• About this exercise:
Below, locate the line that contains "Day 2: Kathmandu". Repeat exactly from that line to the line that contains "abnormal electrical activity.", inclusive, leaving out the pictures.

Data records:
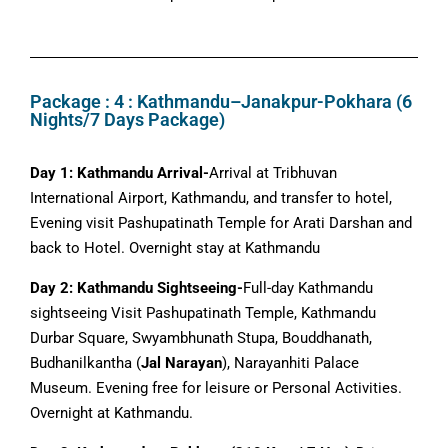
Package : 4 : Kathmandu–Janakpur-Pokhara (6
Nights/7 Days Package)
Day 1: Kathmandu Arrival-
Arrival at Tribhuvan
International Airport, Kathmandu, and transfer to hotel,
Evening visit Pashupatinath Temple for Arati Darshan and
back to Hotel. Overnight stay at Kathmandu
Day 2: Kathmandu Sightseeing-
Full-day Kathmandu
sightseeing Visit Pashupatinath Temple, Kathmandu
Durbar Square, Swyambhunath Stupa, Bouddhanath,
Budhanilkantha (
Jal Narayan
), Narayanhiti Palace
Museum. Evening free for leisure or Personal Activities.
Overnight at Kathmandu.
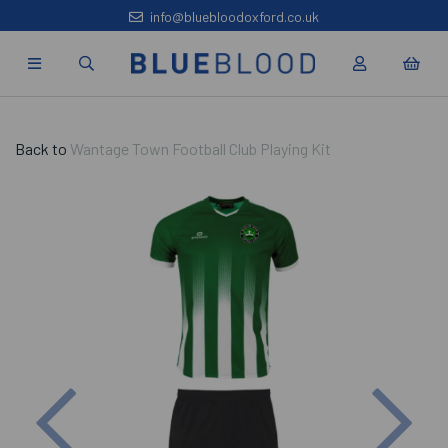
info@bluebloodoxford.co.uk
Back to
Wantage Town Football Club Playing Kit
Previous
Nex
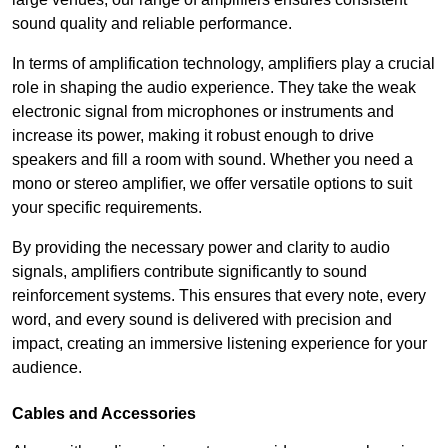
sound quality and reliable performance.
In terms of amplification technology, amplifiers play a crucial
role in shaping the audio experience. They take the weak
electronic signal from microphones or instruments and
increase its power, making it robust enough to drive
speakers and fill a room with sound. Whether you need a
mono or stereo amplifier, we offer versatile options to suit
your specific requirements.
By providing the necessary power and clarity to audio
signals, amplifiers contribute significantly to sound
reinforcement systems. This ensures that every note, every
word, and every sound is delivered with precision and
impact, creating an immersive listening experience for your
audience.
Cables and Accessories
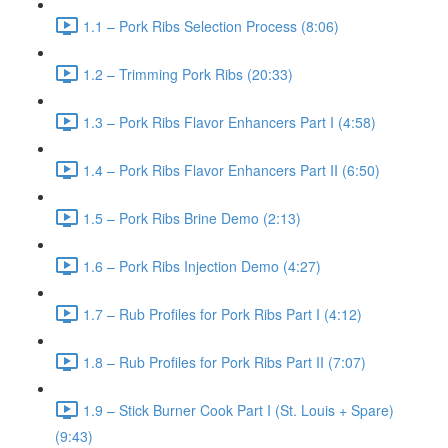
1.1 – Pork Ribs Selection Process (8:06)
1.2 – Trimming Pork Ribs (20:33)
1.3 – Pork Ribs Flavor Enhancers Part I (4:58)
1.4 – Pork Ribs Flavor Enhancers Part II (6:50)
1.5 – Pork Ribs Brine Demo (2:13)
1.6 – Pork Ribs Injection Demo (4:27)
1.7 – Rub Profiles for Pork Ribs Part I (4:12)
1.8 – Rub Profiles for Pork Ribs Part II (7:07)
1.9 – Stick Burner Cook Part I (St. Louis + Spare)
(9:43)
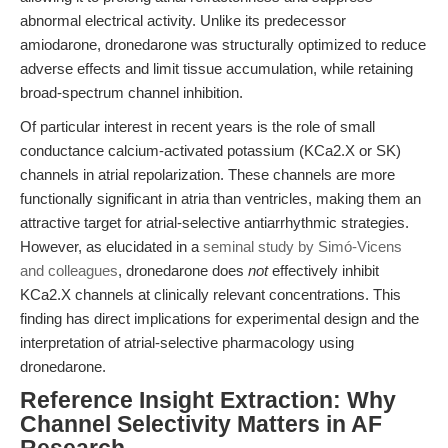
abnormal electrical activity. Unlike its predecessor
amiodarone, dronedarone was structurally optimized to reduce
adverse effects and limit tissue accumulation, while retaining
broad-spectrum channel inhibition.
Of particular interest in recent years is the role of small
conductance calcium-activated potassium (KCa2.X or SK)
channels in atrial repolarization. These channels are more
functionally significant in atria than ventricles, making them an
attractive target for atrial-selective antiarrhythmic strategies.
However, as elucidated in a
seminal study by Simó-Vicens
and colleagues
, dronedarone does
not
effectively inhibit
KCa2.X channels at clinically relevant concentrations. This
finding has direct implications for experimental design and the
interpretation of atrial-selective pharmacology using
dronedarone.
Reference Insight Extraction: Why
Channel Selectivity Matters in AF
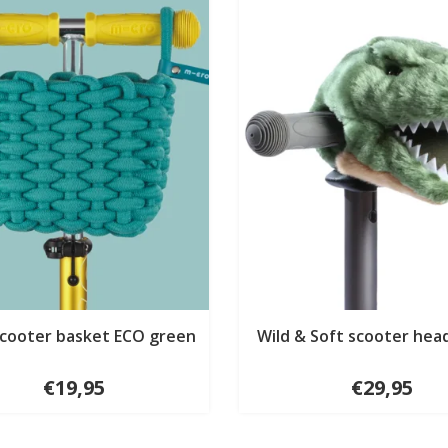
scooter basket ECO green
Wild & Soft scooter hea
€19,95
€29,95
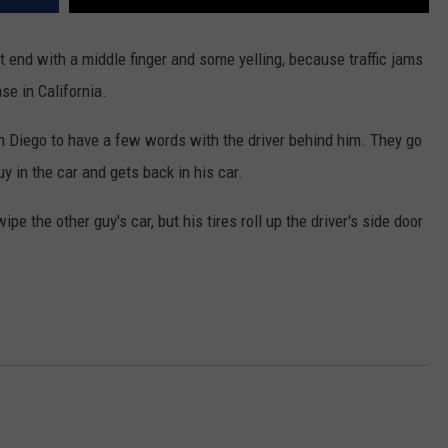
 end with a middle finger and some yelling, because traffic jams
se in California.
an Diego to have a few words with the driver behind him. They go
uy in the car and gets back in his car.
pe the other guy's car, but his tires roll up the driver's side door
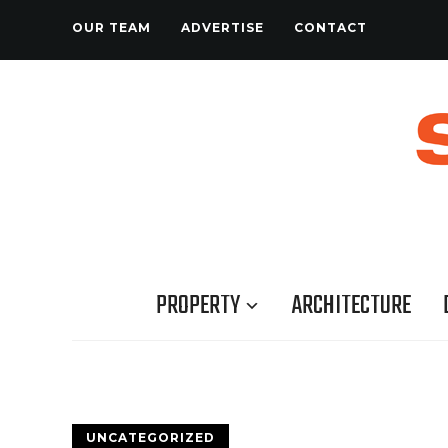
OUR TEAM
ADVERTISE
CONTACT
PROPERTY
ARCHITECTURE
UNCATEGORIZED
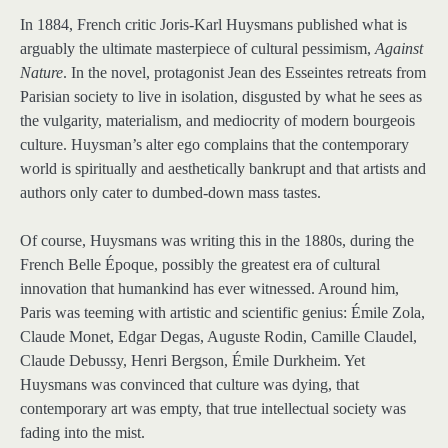
In 1884, French critic Joris-Karl Huysmans published what is
arguably the ultimate masterpiece of cultural pessimism,
Against
Nature
. In the novel, protagonist Jean des Esseintes retreats from
Parisian society to live in isolation, disgusted by what he sees as
the vulgarity, materialism, and mediocrity of modern bourgeois
culture. Huysman’s alter ego complains that the contemporary
world is spiritually and aesthetically bankrupt and that artists and
authors only cater to dumbed-down mass tastes.
Of course, Huysmans was writing this in the 1880s, during the
French Belle Époque, possibly the greatest era of cultural
innovation that humankind has ever witnessed. Around him,
Paris was teeming with artistic and scientific genius: Émile Zola,
Claude Monet, Edgar Degas, Auguste Rodin, Camille Claudel,
Claude Debussy, Henri Bergson, Émile Durkheim. Yet
Huysmans was convinced that culture was dying, that
contemporary art was empty, that true intellectual society was
fading into the mist.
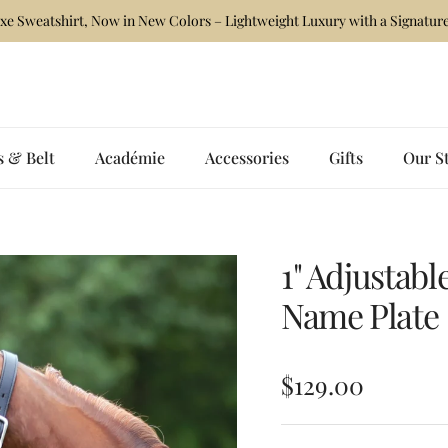
xe Sweatshirt, Now in New Colors – Lightweight Luxury with a Signature
s & Belt
Académie
Accessories
Gifts
Our S
1" Adjustabl
Name Plate
Regular price
$129.00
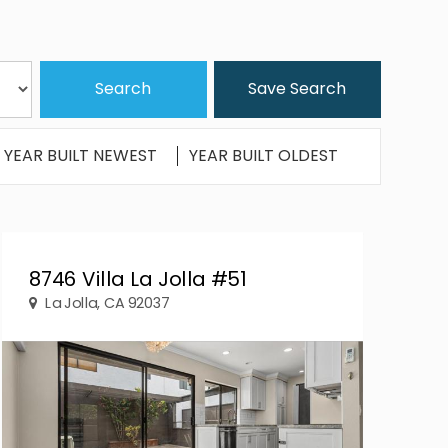
Save Search
YEAR BUILT NEWEST
YEAR BUILT OLDEST
8746 Villa La Jolla #51
La Jolla, CA 92037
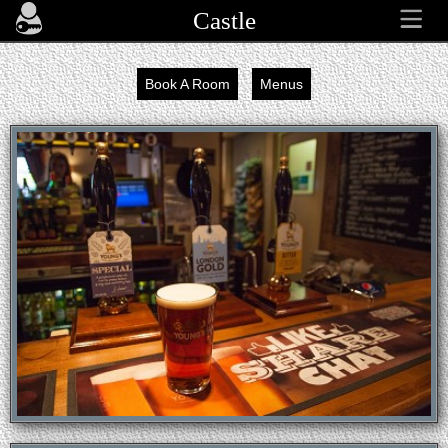
Castle
Book A Room
Menus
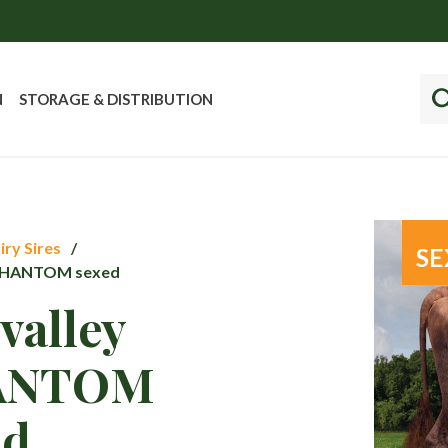
N
STORAGE & DISTRIBUTION
iry Sires
SE
PHANTOM sexed
valley
ANTOM
ed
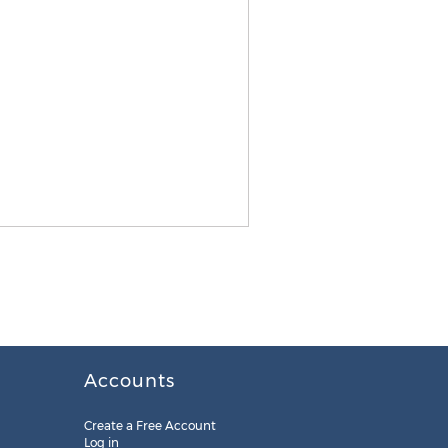
Accounts
Create a Free Account
Log in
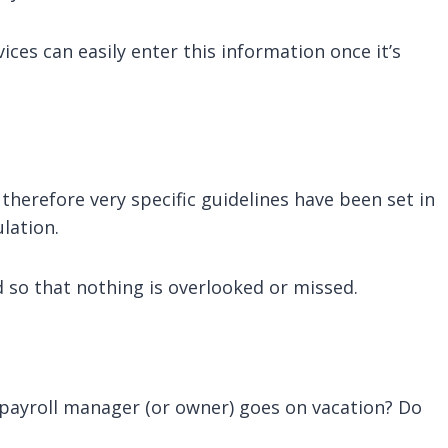
es can easily enter this information once it’s
therefore very specific guidelines have been set in
lation.
d so that nothing is overlooked or missed.
ayroll manager (or owner) goes on vacation? Do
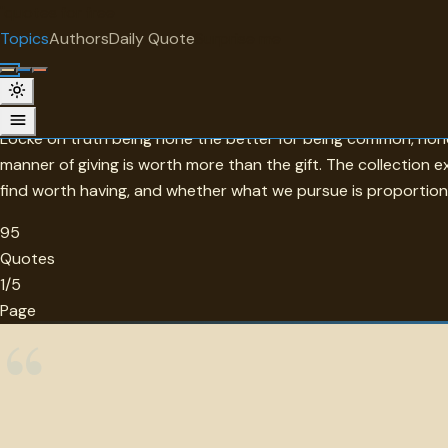
"
quotes
for free
TOPIC
Topics
Authors
Daily Quote
Surprise me
Value
Morgan's brief observation that if you have to ask the price yo
Locke on truth being none the better for being common, none 
manner of giving is worth more than the gift. The collection
find worth having, and whether what we pursue is proportio
95
Quotes
1/5
Page
“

• Task response:
Day 2: Kathmandu Sightseeing-
Full-day Kathmandu
sightseeing Visit Pashupatinath Temple, Kathmandu
Durbar Square, Swyambhunath Stupa, Bouddhanath,
Budhanilkantha (
Jal Narayan
), Narayanhiti Palace
Museum. Evening free for leisure or Personal Activities.
Overnight at Kathmandu.
info@bluebloodoxford.co.uk
Back to
Wantage Town Football Club Playing Kit
Previous
Nex
sound quality and reliable performance.
In terms of amplification technology, amplifiers play a crucial
role in shaping the audio experience. They take the weak
electronic signal from microphones or instruments and
increase its power, making it robust enough to drive
speakers and fill a room with sound. Whether you need a
mono or stereo amplifier, we offer versatile options to suit
your specific requirements.
By providing the necessary power and clarity to audio
signals, amplifiers contribute significantly to sound
reinforcement systems. This ensures that every note, every
word, and every sound is delivered with precision and
impact, creating an immersive listening experience for your
audience.
Cables and Accessories
1.1 – Pork Ribs Selection Process (8:06)
1.2 – Trimming Pork Ribs (20:33)
1.3 – Pork Ribs Flavor Enhancers Part I (4:58)
1.4 – Pork Ribs Flavor Enhancers Part II (6:50)
1.5 – Pork Ribs Brine Demo (2:13)
1.6 – Pork Ribs Injection Demo (4:27)
1.7 – Rub Profiles for Pork Ribs Part I (4:12)
1.8 – Rub Profiles for Pork Ribs Part II (7:07)
1.9 – Stick Burner Cook Part I (St. Louis + Spare)
(9:43)
abnormal electrical activity. Unlike its predecessor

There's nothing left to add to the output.